*** Opening of Entries supplied ***

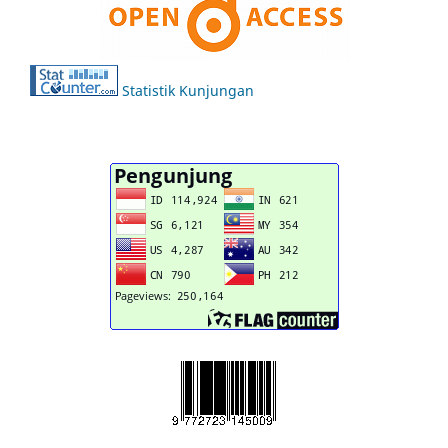
Statistik Kunjungan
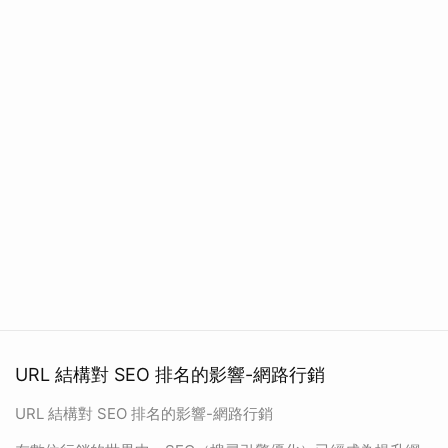
URL 結構對 SEO 排名的影響-網路行銷
URL 結構對 SEO 排名的影響-網路行銷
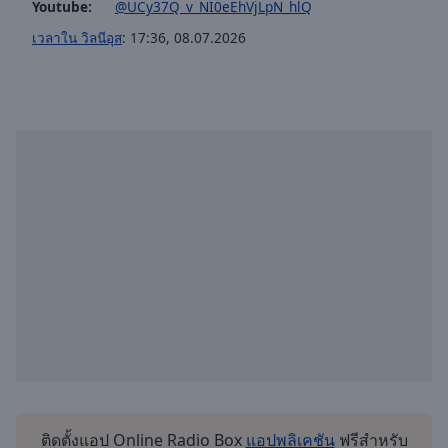
Youtube:
@UCy37Q_v_NI0eEhVjLpN_hlQ
เวลาใน วิลนีอุส
:
17:36
,
08.07.2026
ติดตั้งแอป Online Radio Box
แอปพลิเคชัน
ฟรีสำหรับ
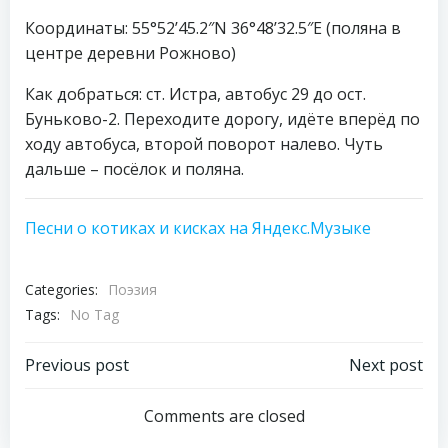
Координаты: 55°52’45.2″N 36°48’32.5″E (поляна в
центре деревни Рожново)
Как добраться: ст. Истра, автобус 29 до ост.
Буньково-2. Переходите дорогу, идёте вперёд по
ходу автобуса, второй поворот налево. Чуть
дальше – посёлок и поляна.
Песни о котиках и кисках на Яндекс.Музыке
Categories:
Поэзия
Tags:
No Tag
Навигация
Навигация
Previous post
Next post
по
по
Comments are closed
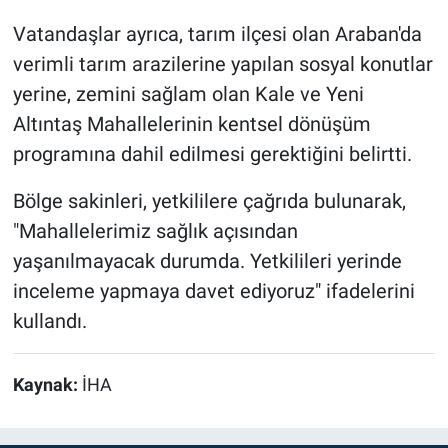
Vatandaşlar ayrıca, tarım ilçesi olan Araban'da
verimli tarım arazilerine yapılan sosyal konutlar
yerine, zemini sağlam olan Kale ve Yeni
Altıntaş Mahallelerinin kentsel dönüşüm
programına dahil edilmesi gerektiğini belirtti.
Bölge sakinleri, yetkililere çağrıda bulunarak,
"Mahallelerimiz sağlık açısından
yaşanılmayacak durumda. Yetkilileri yerinde
inceleme yapmaya davet ediyoruz" ifadelerini
kullandı.
Kaynak:
İHA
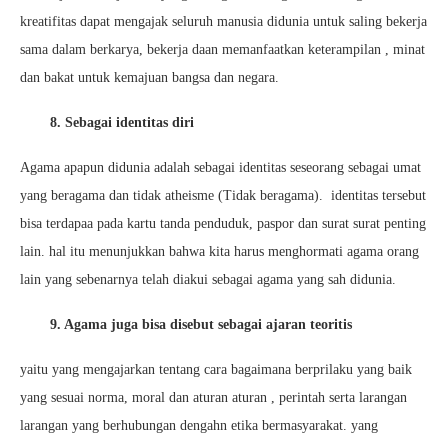
kreatifitas dapat mengajak seluruh manusia didunia untuk saling bekerja
sama dalam berkarya, bekerja daan memanfaatkan keterampilan , minat
dan bakat untuk kemajuan bangsa dan negara.
8. Sebagai identitas diri
Agama apapun didunia adalah sebagai identitas seseorang sebagai umat
yang beragama dan tidak atheisme (Tidak beragama). identitas tersebut
bisa terdapaa pada kartu tanda penduduk, paspor dan surat surat penting
lain. hal itu menunjukkan bahwa kita harus menghormati agama orang
lain yang sebenarnya telah diakui sebagai agama yang sah didunia.
9. Agama juga bisa disebut sebagai ajaran teoritis
yaitu yang mengajarkan tentang cara bagaimana berprilaku yang baik
yang sesuai norma, moral dan aturan aturan , perintah serta larangan
larangan yang berhubungan dengahn etika bermasyarakat. yang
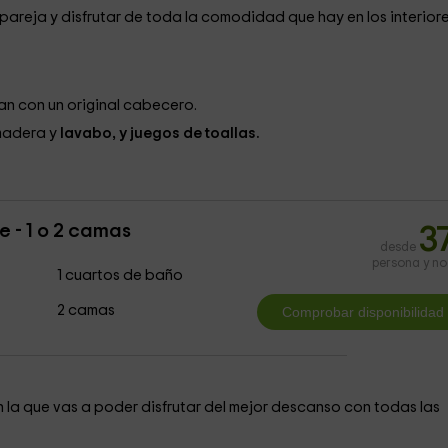
 pareja y disfrutar de toda la comodidad que hay en los interiore
an con un original cabecero.
madera y
lavabo, y juegos de toallas.
 - 1 o 2 camas
3
desde
persona y n
1 cuartos de baño
2 camas
 la que vas a poder disfrutar del mejor descanso con todas las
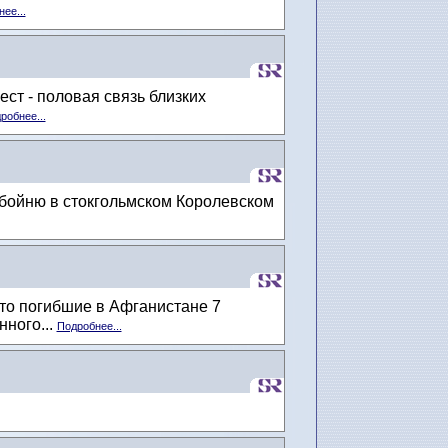
ее...
ст - половая связь близких
робнее...
 бойню в стокгольмском Королевском
что погибшие в Афганистане 7
ного...
Подробнее...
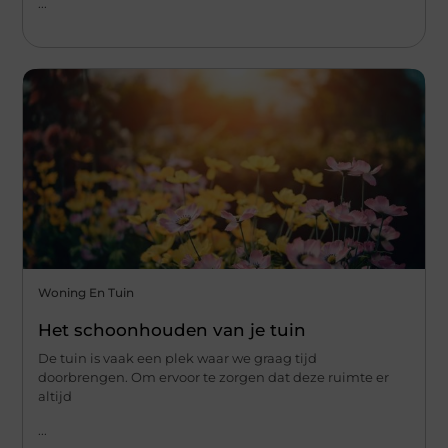
...
Woning En Tuin
Het schoonhouden van je tuin
De tuin is vaak een plek waar we graag tijd
doorbrengen. Om ervoor te zorgen dat deze ruimte er
altijd
...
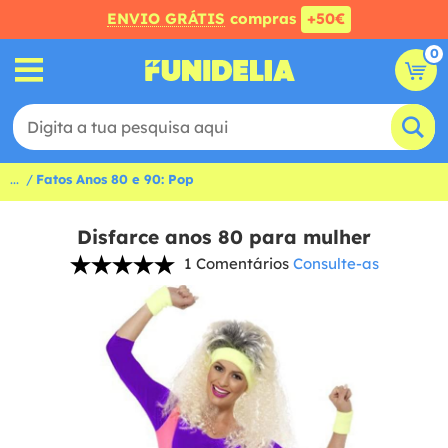
ENVIO GRÁTIS
compras
+50€
0
...
Fatos Anos 80 e 90: Pop
Disfarce anos 80 para mulher
1 Comentários
Consulte-as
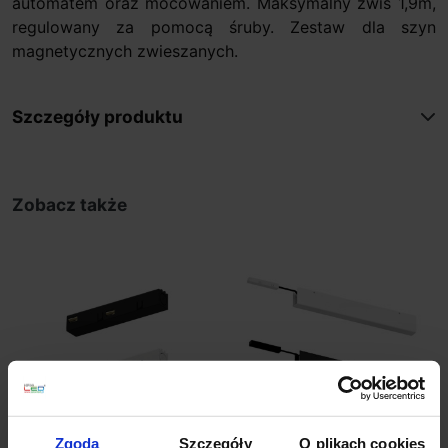
automatem oraz mocowaniem. Maksymalny zwis 1,9m,
regulowany za pomocą śruby. Zestaw dla szyn
magnetycznych zwieszanych.
Szczegóły produktu
Zobacz także
Zgoda
Szczegóły
O plikach cookies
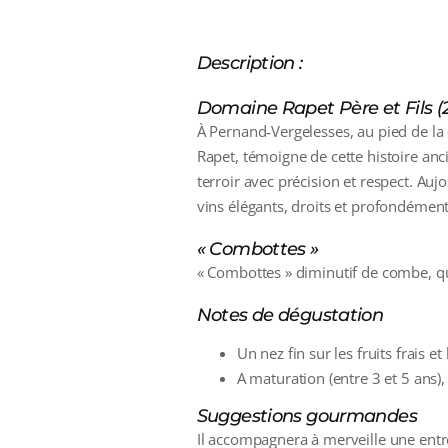
Description :
Domaine Rapet Père et Fils (2
À Pernand‑Vergelesses, au pied de la c
Rapet, témoigne de cette histoire anc
terroir avec précision et respect. Au
vins élégants, droits et profondémen
« Combottes »
« Combottes » diminutif de combe, qui 
Notes de dégustation
Un nez fin sur les fruits frais et 
A maturation (entre 3 et 5 ans),
Suggestions gourmandes
Il accompagnera à merveille une entr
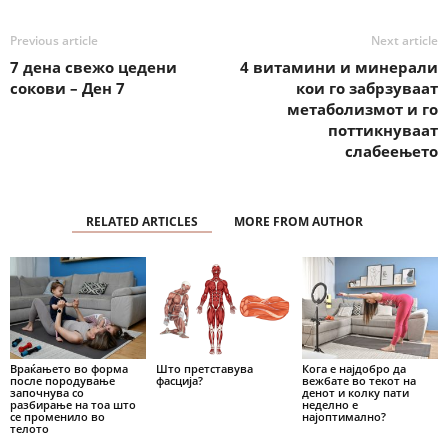
Previous article
Next article
7 дена свежо цедени
4 витамини и минерали
сокови – Ден 7
кои го забрзуваат
метаболизмот и го
поттикнуваат
слабеењето
RELATED ARTICLES
MORE FROM AUTHOR
Враќањето во форма
Што претставува
Кога е најдобро да
после породување
фасција?
вежбате во текот на
започнува со
денот и колку пати
разбирање на тоа што
неделно е
се променило во
најоптимално?
телото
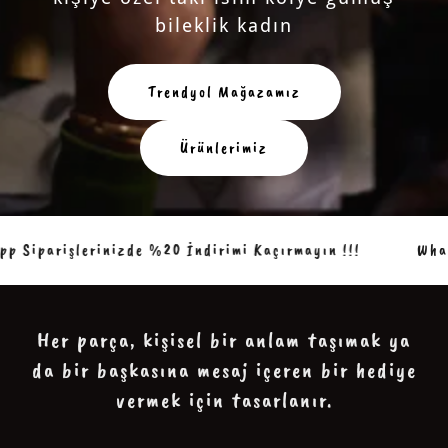
bileklik kadın
Trendyol Mağazamız
Ürünlerimiz
Siparişlerinizde %20 İndirimi Kaçırmayın !!!
WhatsA
Her parça, kişisel bir anlam taşımak ya
da bir başkasına mesaj içeren bir hediye
vermek için tasarlanır.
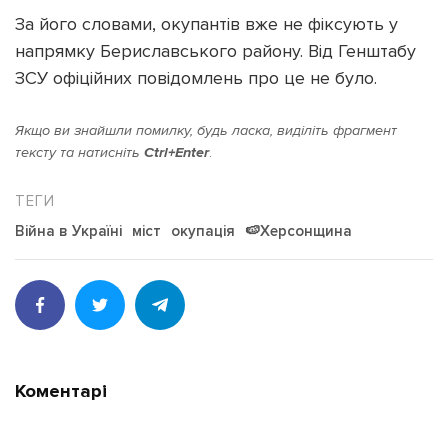
За його словами, окупантів вже не фіксують у
напрямку Бериславського району. Від Генштабу
ЗСУ офіційних повідомлень про це не було.
Якщо ви знайшли помилку, будь ласка, виділіть фрагмент
тексту та натисніть
Ctrl+Enter
.
Війна в Україні
міст
окупація
🍉Херсонщина
Коментарі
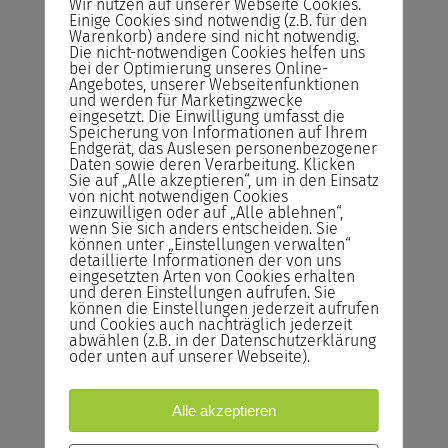
Wir nutzen auf unserer Webseite Cookies.
jedem Seminar neu aufgesetzt.
Einige Cookies sind notwendig (z.B. für den
Warenkorb) andere sind nicht notwendig.
Seminarmaterialien
Die nicht-notwendigen Cookies helfen uns
bei der Optimierung unseres Online-
Sie erhalten einen DIN A4 Schreibblock
Angebotes, unserer Webseitenfunktionen
mit passenden Stiften sowie eine
und werden für Marketingzwecke
eingesetzt. Die Einwilligung umfasst die
Seminarmappe zum Abheften der
Speicherung von Informationen auf Ihrem
Seminarsunterlagen.
Endgerät, das Auslesen personenbezogener
Daten sowie deren Verarbeitung. Klicken
Sie auf „Alle akzeptieren“, um in den Einsatz
Seminarzertifikat
von nicht notwendigen Cookies
Sie erhalten nach Abschluss des
einzuwilligen oder auf „Alle ablehnen“,
wenn Sie sich anders entscheiden. Sie
Seminars ein Seminarzertifikat inklusive
können unter „Einstellungen verwalten“
der vermittelnden Kenntnisse.
detaillierte Informationen der von uns
eingesetzten Arten von Cookies erhalten
und deren Einstellungen aufrufen. Sie
Seminarzeiten
können die Einstellungen jederzeit aufrufen
Montag bis Freitag von 8:00 Uhr bis 17:00
und Cookies auch nachträglich jederzeit
abwählen (z.B. in der Datenschutzerklärung
Uhr
oder unten auf unserer Webseite).
Ort für Präsenz-Seminare
Biplus ACADEMY
Alle akzeptieren
Godesberger Allee 125–127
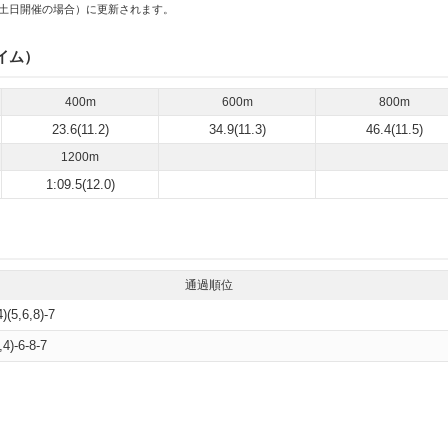
土日開催の場合）に更新されます。
イム）
400m
600m
800m
23.6(11.2)
34.9(11.3)
46.4(11.5)
1200m
1:09.5(12.0)
通過順位
4)(5,6,8)-7
,4)-6-8-7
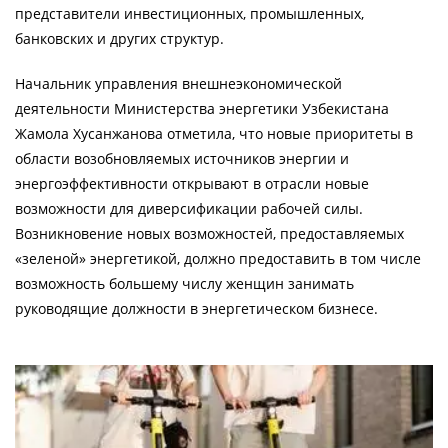
представители инвестиционных, промышленных,
банковских и других структур.
Начальник управления внешнеэкономической
деятельности Министерства энергетики Узбекистана
Жамола Хусанжанова отметила, что новые приоритеты в
области возобновляемых источников энергии и
энергоэффективности открывают в отрасли новые
возможности для диверсификации рабочей силы.
Возникновение новых возможностей, предоставляемых
«зеленой» энергетикой, должно предоставить в том числе
возможность большему числу женщин занимать
руководящие должности в энергетическом бизнесе.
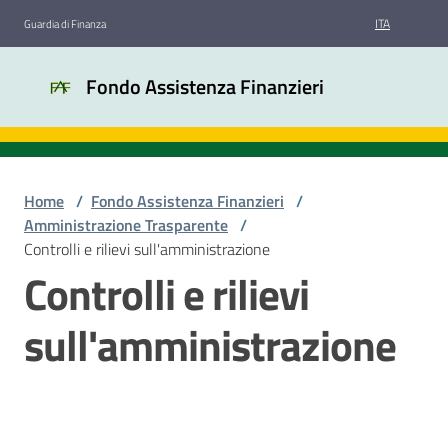
Vai al contenuto
Vai alla navigazione
Vai al footer
ITA
Guardia di Finanza
Fondo
Fondo Assistenza Finanzieri
Assistenza
Finanzieri
Home
/
Fondo Assistenza Finanzieri
/
Chi
Amministrazione Trasparente
/
siamo
Controlli e rilievi sull'amministrazione
Controlli e rilievi
Bandi
sull'amministrazione
di
gara
Amministrazione
trasparente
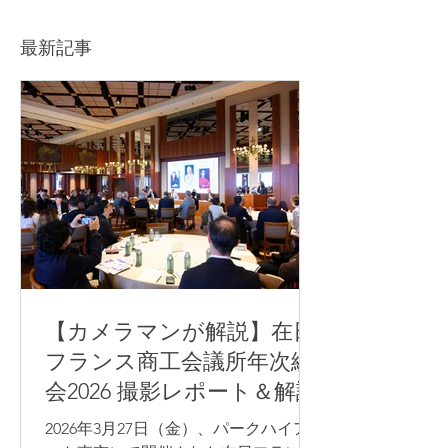
の注意点も解説！
イントや依頼先
を解説！
最新記事
【カメラマンが解説】在日
フランス商工会議所年次総
会2026 撮影レポート＆解説
2026年3月27日（金）、パークハイア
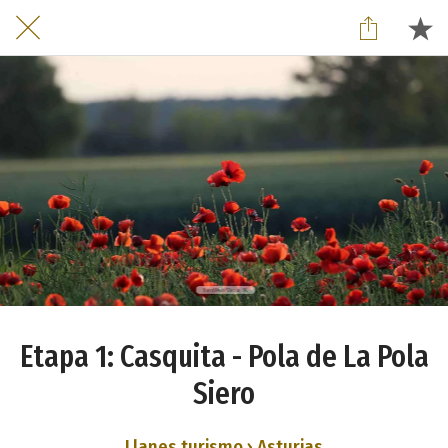
Etapa 1: Casquita - Pola de La Pola
Siero
Llanes turismo › Asturias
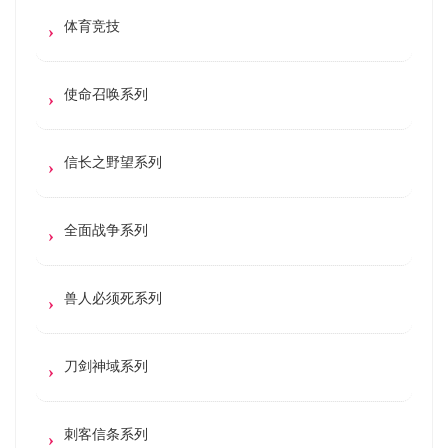
体育竞技
使命召唤系列
信长之野望系列
全面战争系列
兽人必须死系列
刀剑神域系列
刺客信条系列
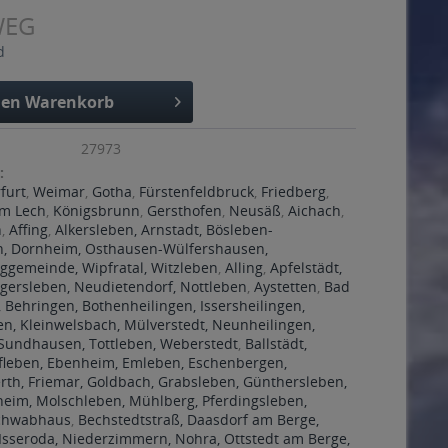
WEG
d
den
Warenkorb
27973
:
rfurt
,
Weimar
,
Gotha
,
Fürstenfeldbruck
,
Friedberg
,
m Lech
,
Königsbrunn
,
Gersthofen
,
Neusäß
,
Aichach
,
n
,
Affing
,
Alkersleben, Arnstadt, Bösleben-
n, Dornheim, Osthausen-Wülfershausen,
gemeinde, Wipfratal, Witzleben
,
Alling
,
Apfelstädt,
gersleben, Neudietendorf, Nottleben
,
Aystetten
,
Bad
 Behringen, Bothenheilingen, Issersheilingen,
en, Kleinwelsbach, Mülverstedt, Neunheilingen,
 Sundhausen, Tottleben, Weberstedt
,
Ballstädt,
fleben, Ebenheim, Emleben, Eschenbergen,
rth, Friemar, Goldbach, Grabsleben, Günthersleben,
heim, Molschleben, Mühlberg, Pferdingsleben,
Schwabhaus
,
Bechstedtstraß, Daasdorf am Berge,
Isseroda, Niederzimmern, Nohra, Ottstedt am Berge,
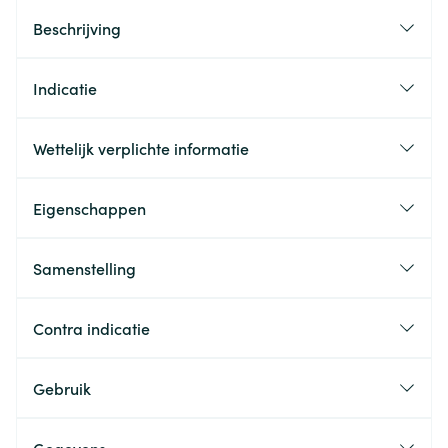
Beschrijving
Indicatie
Wettelijk verplichte informatie
Eigenschappen
Samenstelling
Contra indicatie
Gebruik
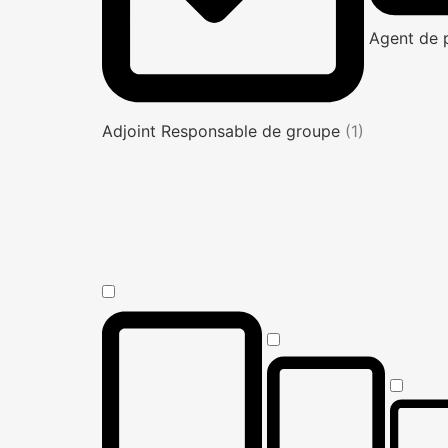
Agent de 
Adjoint Responsable de groupe
(1)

*** Close of Entries supplied ***

## Your goal
Wherever a line of the data holds "können", copy that line.

## Result below
können unter „Einstellungen verwalten“
können die Einstellungen jederzeit aufrufen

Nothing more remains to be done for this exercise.